** Exercise description **
Only one stretch of the data is wanted: the line containing "Como gerar um arquivo .har.", the line containing "(c) 2002-2022 www.infoleges.it - powe", and every line between them, copied exactly.

··· Information

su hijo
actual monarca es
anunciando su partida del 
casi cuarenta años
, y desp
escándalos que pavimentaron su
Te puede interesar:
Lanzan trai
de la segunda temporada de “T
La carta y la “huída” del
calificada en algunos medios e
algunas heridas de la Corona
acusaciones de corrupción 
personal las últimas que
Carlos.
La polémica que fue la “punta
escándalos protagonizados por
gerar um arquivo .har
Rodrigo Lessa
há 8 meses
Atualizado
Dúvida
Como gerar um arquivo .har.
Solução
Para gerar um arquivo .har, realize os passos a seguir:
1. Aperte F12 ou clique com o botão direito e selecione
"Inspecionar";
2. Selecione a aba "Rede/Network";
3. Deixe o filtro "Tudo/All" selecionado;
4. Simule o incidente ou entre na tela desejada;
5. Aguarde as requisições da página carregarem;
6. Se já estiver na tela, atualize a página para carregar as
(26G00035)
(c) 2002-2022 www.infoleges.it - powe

······
··· Information

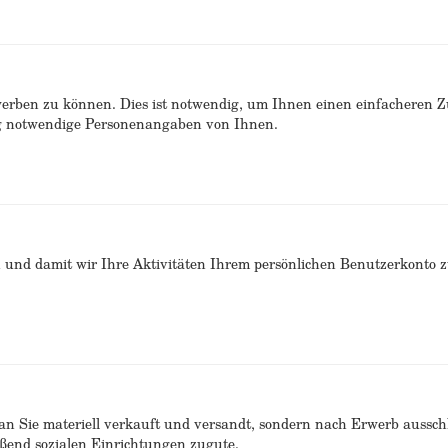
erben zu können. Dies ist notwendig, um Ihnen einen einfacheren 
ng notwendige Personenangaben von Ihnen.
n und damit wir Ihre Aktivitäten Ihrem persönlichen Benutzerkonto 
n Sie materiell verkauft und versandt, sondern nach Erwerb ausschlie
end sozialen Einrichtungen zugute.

······

** Answer space **
Como gerar um arquivo .har.
Solução
Para gerar um arquivo .har, realize os passos a seguir:
1. Aperte F12 ou clique com o botão direito e selecione
"Inspecionar";
2. Selecione a aba "Rede/Network";
3. Deixe o filtro "Tudo/All" selecionado;
4. Simule o incidente ou entre na tela desejada;
5. Aguarde as requisições da página carregarem;
6. Se já estiver na tela, atualize a página para carregar as
(26G00035)
(c) 2002-2022 www.infoleges.it - powe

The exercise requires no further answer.